Raw data:
•••
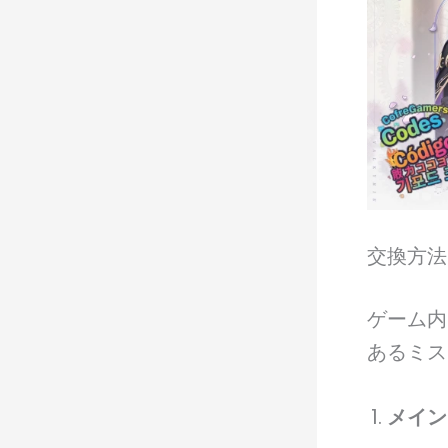
交換方法
ゲーム内
あるミス
メイン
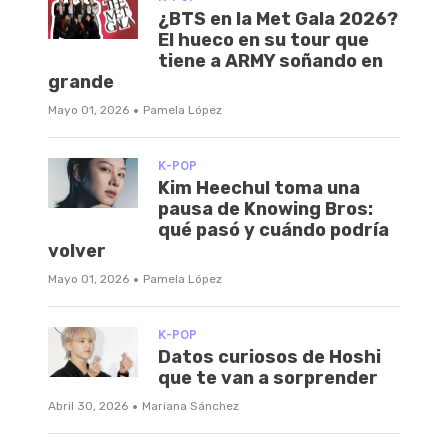
¿BTS en la Met Gala 2026?
El hueco en su tour que
tiene a ARMY soñando en
grande
·
Mayo 01, 2026
Pamela López
K-POP
Kim Heechul toma una
pausa de Knowing Bros:
qué pasó y cuándo podría
volver
·
Mayo 01, 2026
Pamela López
K-POP
Datos curiosos de Hoshi
que te van a sorprender
·
Abril 30, 2026
Mariana Sánchez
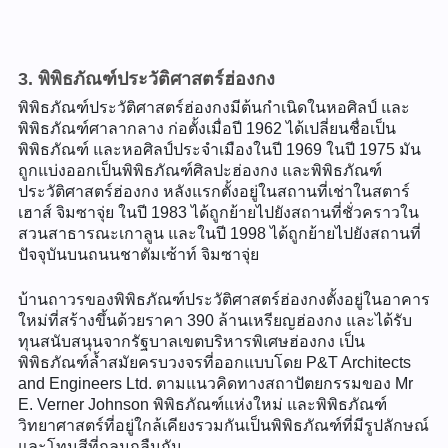
3. พิพิธภัณฑ์ประวัติศาสตร์ฮ่องกง
พิพิธภัณฑ์ประวัติศาสตร์ฮ่องกงมีต้นกำเนิดในหอศิลป์ และ
พิพิธภัณฑ์ศาลากลาง ก่อตั้งเมื่อปี 1962 ได้เปลี่ยนชื่อเป็น
พิพิธภัณฑ์ และหอศิลป์ประจำเมืองในปี 1969 ในปี 1975 มัน
ถูกแบ่งออกเป็นพิพิธภัณฑ์ศิลปะฮ่องกง และพิพิธภัณฑ์
ประวัติศาสตร์ฮ่องกง หลังแรกตั้งอยู่ในสถานที่เช่าในสตาร์
เฮาส์ จิมซาจุ่ย ในปี 1983 ได้ถูกย้ายไปยังสถานที่ชั่วคราวใน
สวนสาธารณะเกาลูน และในปี 1998 ได้ถูกย้ายไปยังสถานที่
ปัจจุบันบนถนนชาตัมเซ้าท์ จิมซาจุ่ย
บ้านถาวรของพิพิธภัณฑ์ประวัติศาสตร์ฮ่องกงตั้งอยู่ในอาคาร
ใหม่ที่สร้างขึ้นด้วยราคา 390 ล้านเหรียญฮ่องกง และได้รับ
ทุนสนับสนุนจากรัฐบาลเขตบริหารพิเศษฮ่องกง เป็น
พิพิธภัณฑ์ล้ำสมัยครบวงจรที่ออกแบบโดย P&T Architects
and Engineers Ltd. ตามแนวคิดทางสถาปัตยกรรมของ Mr
E. Verner Johnson พิพิธภัณฑ์แห่งใหม่ และพิพิธภัณฑ์
วิทยาศาสตร์ที่อยู่ใกล้เคียงรวมกันเป็นพิพิธภัณฑ์ที่มีรูปลักษณ์
และโทนสีที่กลมกลืนกัน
•••
Brief:
Reproduce, exactly and without pictures, the lines above from the one containing "Kim Heechul toma una" through the last line of the material, both ends included, and nothing more.

Answer to this task:
Kim Heechul toma una
pausa de Knowing Bros:
qué pasó y cuándo podría
volver
·
Mayo 01, 2026
Pamela López
K-POP
Datos curiosos de Hoshi
que te van a sorprender
·
Abril 30, 2026
Mariana Sánchez
3. พิพิธภัณฑ์ประวัติศาสตร์ฮ่องกง
พิพิธภัณฑ์ประวัติศาสตร์ฮ่องกงมีต้นกำเนิดในหอศิลป์ และ
พิพิธภัณฑ์ศาลากลาง ก่อตั้งเมื่อปี 1962 ได้เปลี่ยนชื่อเป็น
พิพิธภัณฑ์ และหอศิลป์ประจำเมืองในปี 1969 ในปี 1975 มัน
ถูกแบ่งออกเป็นพิพิธภัณฑ์ศิลปะฮ่องกง และพิพิธภัณฑ์
ประวัติศาสตร์ฮ่องกง หลังแรกตั้งอยู่ในสถานที่เช่าในสตาร์
เฮาส์ จิมซาจุ่ย ในปี 1983 ได้ถูกย้ายไปยังสถานที่ชั่วคราวใน
สวนสาธารณะเกาลูน และในปี 1998 ได้ถูกย้ายไปยังสถานที่
ปัจจุบันบนถนนชาตัมเซ้าท์ จิมซาจุ่ย
บ้านถาวรของพิพิธภัณฑ์ประวัติศาสตร์ฮ่องกงตั้งอยู่ในอาคาร
ใหม่ที่สร้างขึ้นด้วยราคา 390 ล้านเหรียญฮ่องกง และได้รับ
ทุนสนับสนุนจากรัฐบาลเขตบริหารพิเศษฮ่องกง เป็น
พิพิธภัณฑ์ล้ำสมัยครบวงจรที่ออกแบบโดย P&T Architects
and Engineers Ltd. ตามแนวคิดทางสถาปัตยกรรมของ Mr
E. Verner Johnson พิพิธภัณฑ์แห่งใหม่ และพิพิธภัณฑ์
วิทยาศาสตร์ที่อยู่ใกล้เคียงรวมกันเป็นพิพิธภัณฑ์ที่มีรูปลักษณ์
และโทนสีที่กลมกลืนกัน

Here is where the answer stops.